The examples in this tutorial focus on the fundamentals of working with gridded, labeled data using Xarray. Xarray works by introducing additional abstractions into otherwise ordinary data arrays. In this tutorial, we demonstrate the usefulness of these abstractions. The examples in this tutorial explain how the proper usage of Xarray abstractions generally leads to simpler, more robust code.

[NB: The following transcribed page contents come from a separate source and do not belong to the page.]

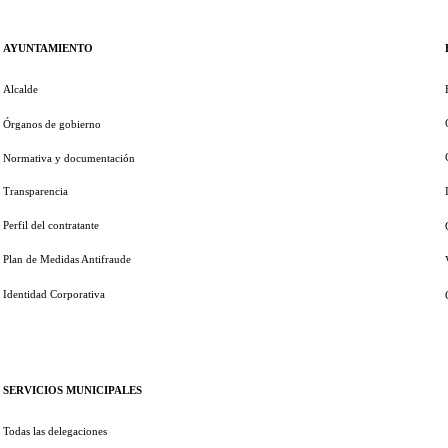
AYUNTAMIENTO
Alcalde
Órganos de gobierno
Normativa y documentación
Transparencia
Perfil del contratante
Plan de Medidas Antifraude
Identidad Corporativa
SERVICIOS MUNICIPALES
Todas las delegaciones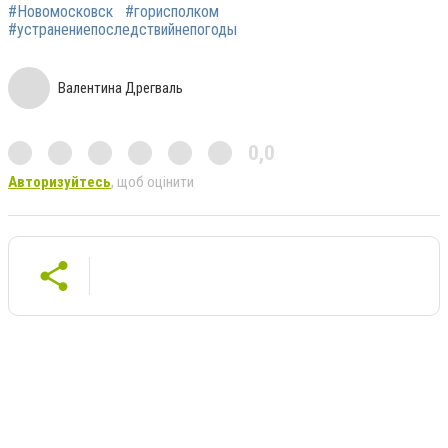
#Новомосковск
#горисполком
#устранениепоследствийнепогоды
Валентина Дрегваль
0,0
Авторизуйтесь
, щоб оцінити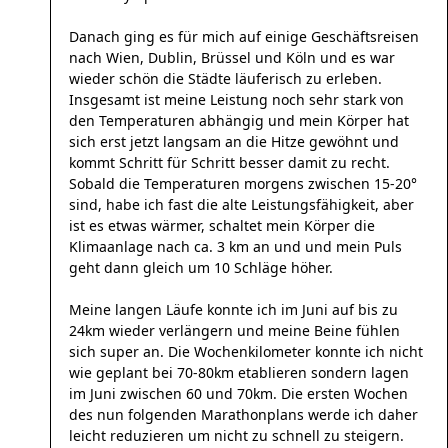
Danach ging es für mich auf einige Geschäftsreisen
nach Wien, Dublin, Brüssel und Köln und es war
wieder schön die Städte läuferisch zu erleben.
Insgesamt ist meine Leistung noch sehr stark von
den Temperaturen abhängig und mein Körper hat
sich erst jetzt langsam an die Hitze gewöhnt und
kommt Schritt für Schritt besser damit zu recht.
Sobald die Temperaturen morgens zwischen 15-20°
sind, habe ich fast die alte Leistungsfähigkeit, aber
ist es etwas wärmer, schaltet mein Körper die
Klimaanlage nach ca. 3 km an und und mein Puls
geht dann gleich um 10 Schläge höher.
Meine langen Läufe konnte ich im Juni auf bis zu
24km wieder verlängern und meine Beine fühlen
sich super an. Die Wochenkilometer konnte ich nicht
wie geplant bei 70-80km etablieren sondern lagen
im Juni zwischen 60 und 70km. Die ersten Wochen
des nun folgenden Marathonplans werde ich daher
leicht reduzieren um nicht zu schnell zu steigern.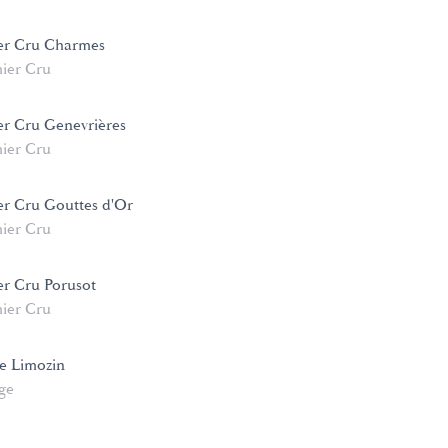
er Cru Charmes
ier Cru
er Cru Genevrières
ier Cru
er Cru Gouttes d'Or
ier Cru
er Cru Porusot
ier Cru
e Limozin
age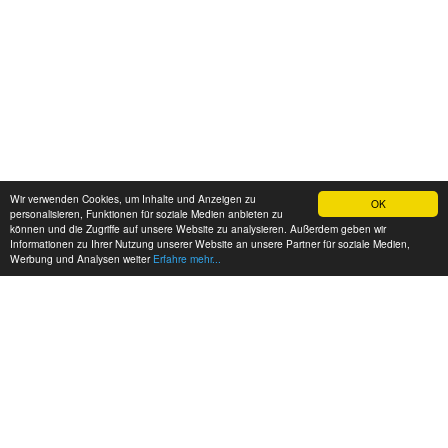
Wir verwenden Cookies, um Inhalte und Anzeigen zu
OK
personalisieren, Funktionen für soziale Medien anbieten zu
können und die Zugriffe auf unsere Website zu analysieren. Außerdem geben wir
Informationen zu Ihrer Nutzung unserer Website an unsere Partner für soziale Medien,
Werbung und Analysen weiter
Erfahre mehr...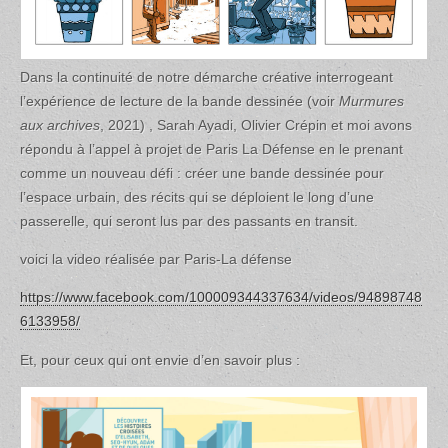
Dans la continuité de notre démarche créative interrogeant
l’expérience de lecture de la bande dessinée (voir
Murmures
aux archives
, 2021) , Sarah Ayadi, Olivier Crépin et moi avons
répondu à l’appel à projet de Paris La Défense en le prenant
comme un nouveau défi : créer une bande dessinée pour
l’espace urbain, des récits qui se déploient le long d’une
passerelle, qui seront lus par des passants en transit.
voici la video réalisée par Paris-La défense
https://www.facebook.com/100009344337634/videos/94898748
6133958/
Et, pour ceux qui ont envie d’en savoir plus :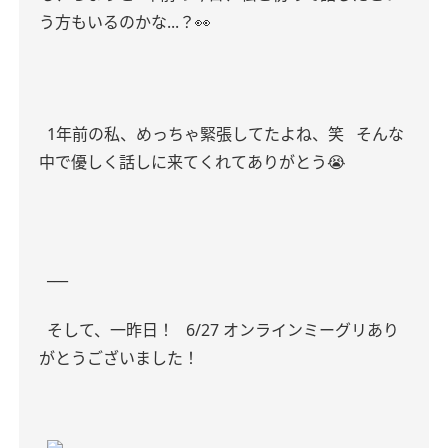
う方もいるのかな...？👀
1年前の私、めっちゃ緊張してたよね、笑
そんな
中で優しく話しに来てくれてありがとう😭
___
そして、一昨日！
6/27 オンラインミーグリあり
がとうございました！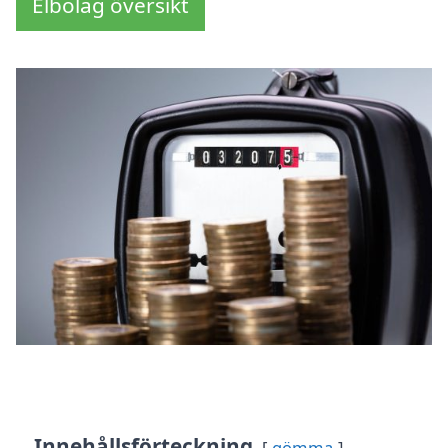
Elbolag översikt
Innehållsförteckning
gömma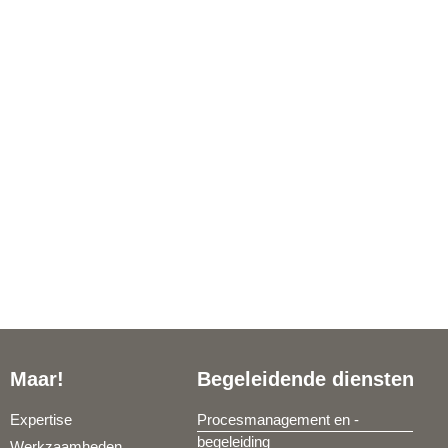
Maar!
Begeleidende diensten
Expertise
Procesmanagement en -
begeleiding
Werkzaamheden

The following topics will be covered in this tutorial:

Create a xarray.DataArray, one of the core object types in Xarray
Understand how to use named coordinates and metadata in a DataArray
Combine individual DataArrays into a Dataset, the other core object type in Xarray
Subset, slice, and interpolate the data using named coordinates
Open netCDF data using Xarray
Basic subsetting and aggregation of a Dataset
Brief introduction to plotting with Xarray

Prerequisites¶

Concepts	Importance	Notes
NumPy Basics	Necessary
Intermediate NumPy	Helpful	Familiarity with indexing and slicing arrays
NumPy Broadcasting	Helpful	Familiarity with array arithmetic and broadcasting
Introduction to Pandas	Helpful	Familiarity with labeled data
Datetime	Helpful	Familiarity with time formats and the `timedelta` object
Understanding of NetCDF	Helpful	Familiarity with metadata structure

Time to learn: 40 minutes

Imports¶

In earlier tutorials, we explained the abbreviation of commonly used scientific Python package names in import statements. Just as numpy is abbreviated np, and just as pandas is abbreviated pd, the name xarray is often abbreviated xr in import statements. In addition, we also import pythia_datasets, which provides sample data used in these examples.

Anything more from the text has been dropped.